WORK REQUEST:
Only the lines below from the one that holds "Lo más leído" through the one that holds "Le Goufla est" should appear in the answer, copied exactly, end lines included and pictures omitted.

= Beginning of Section =

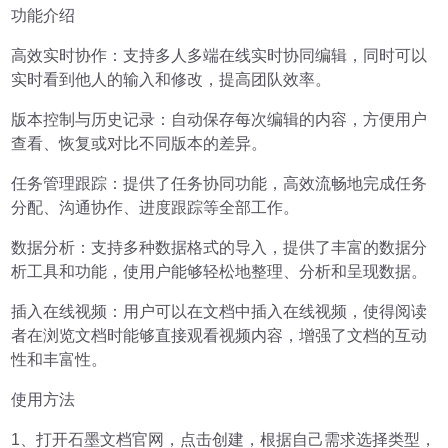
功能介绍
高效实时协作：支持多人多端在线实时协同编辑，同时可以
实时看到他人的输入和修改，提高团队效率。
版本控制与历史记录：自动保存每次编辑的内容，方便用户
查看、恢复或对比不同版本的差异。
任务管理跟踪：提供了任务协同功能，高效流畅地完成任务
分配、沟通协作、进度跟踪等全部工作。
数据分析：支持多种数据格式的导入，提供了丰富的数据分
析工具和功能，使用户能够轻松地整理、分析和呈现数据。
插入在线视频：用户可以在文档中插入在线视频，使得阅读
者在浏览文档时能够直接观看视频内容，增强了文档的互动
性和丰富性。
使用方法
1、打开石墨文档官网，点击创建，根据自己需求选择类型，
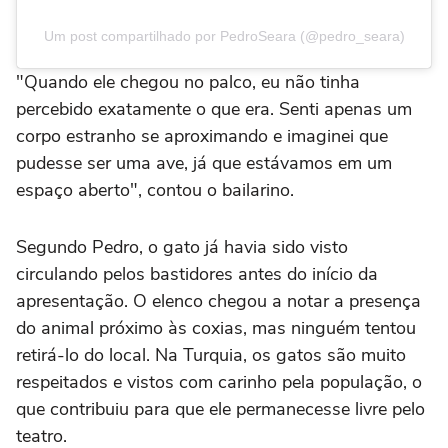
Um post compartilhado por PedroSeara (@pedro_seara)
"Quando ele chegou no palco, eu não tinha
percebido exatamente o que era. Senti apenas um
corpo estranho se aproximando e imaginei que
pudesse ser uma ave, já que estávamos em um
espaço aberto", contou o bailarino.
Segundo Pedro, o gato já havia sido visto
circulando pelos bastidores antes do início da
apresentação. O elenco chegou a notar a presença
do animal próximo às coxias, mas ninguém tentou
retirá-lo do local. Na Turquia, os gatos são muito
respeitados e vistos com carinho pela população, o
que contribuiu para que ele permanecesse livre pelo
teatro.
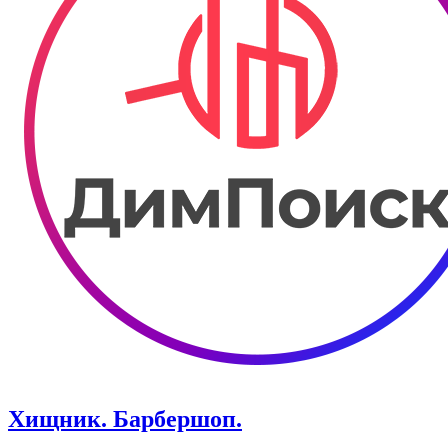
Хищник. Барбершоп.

= End of Section =
= Beginning of Section =

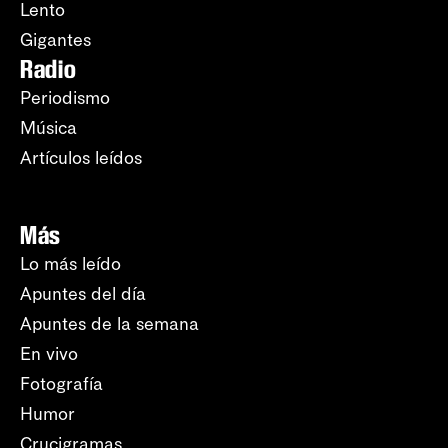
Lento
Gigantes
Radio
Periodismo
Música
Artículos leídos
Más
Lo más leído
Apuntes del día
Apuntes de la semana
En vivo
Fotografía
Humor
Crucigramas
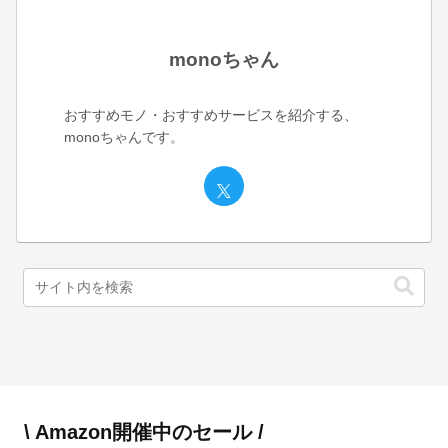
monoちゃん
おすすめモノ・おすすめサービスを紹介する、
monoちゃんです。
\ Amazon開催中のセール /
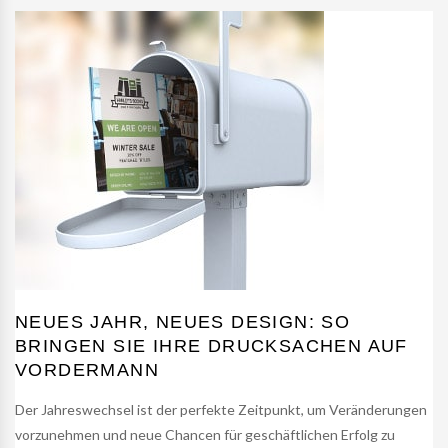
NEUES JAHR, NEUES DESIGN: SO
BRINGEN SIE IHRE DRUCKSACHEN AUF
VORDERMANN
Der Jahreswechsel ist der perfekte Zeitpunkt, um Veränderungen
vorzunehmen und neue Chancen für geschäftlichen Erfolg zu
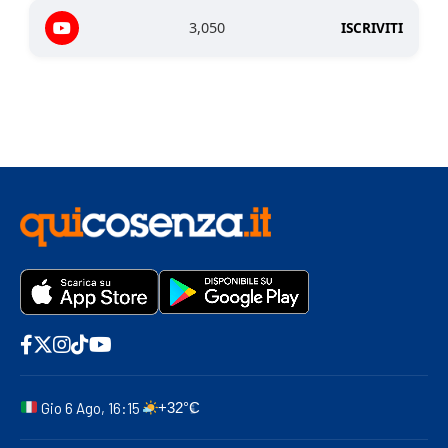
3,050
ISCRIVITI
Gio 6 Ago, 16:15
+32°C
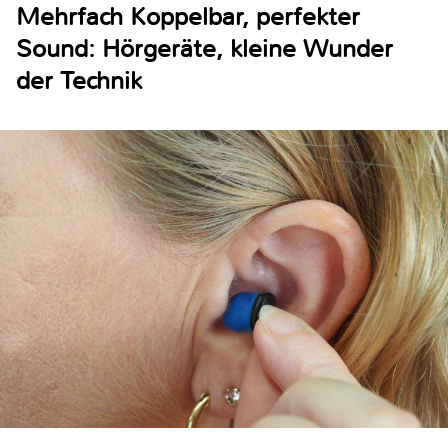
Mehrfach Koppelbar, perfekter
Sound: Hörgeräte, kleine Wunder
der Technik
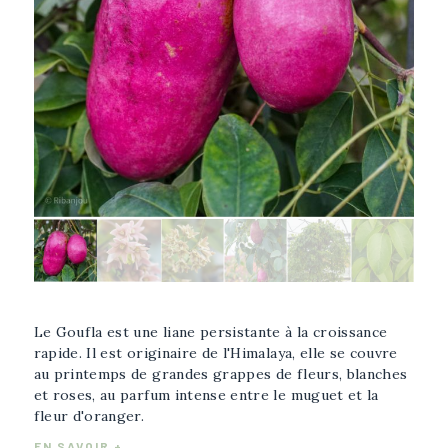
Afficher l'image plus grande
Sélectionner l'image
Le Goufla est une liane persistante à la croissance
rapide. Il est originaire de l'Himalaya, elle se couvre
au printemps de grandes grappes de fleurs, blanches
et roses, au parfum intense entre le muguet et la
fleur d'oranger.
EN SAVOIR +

= End of Section =

OUTPUT OF THE EXERCISE:
Lo más leído
Apuntes del día
Apuntes de la semana
En vivo
Fotografía
Humor
Crucigramas
monoちゃん
おすすめモノ・おすすめサービスを紹介する、
monoちゃんです。
\ Amazon開催中のセール /
NEUES JAHR, NEUES DESIGN: SO
BRINGEN SIE IHRE DRUCKSACHEN AUF
VORDERMANN
Der Jahreswechsel ist der perfekte Zeitpunkt, um Veränderungen
vorzunehmen und neue Chancen für geschäftlichen Erfolg zu
3,050
ISCRIVITI
Gio 6 Ago, 16:15
+32°C
Mehrfach Koppelbar, perfekter
Sound: Hörgeräte, kleine Wunder
der Technik
Afficher l'image plus grande
Sélectionner l'image
Le Goufla est une liane persistante à la croissance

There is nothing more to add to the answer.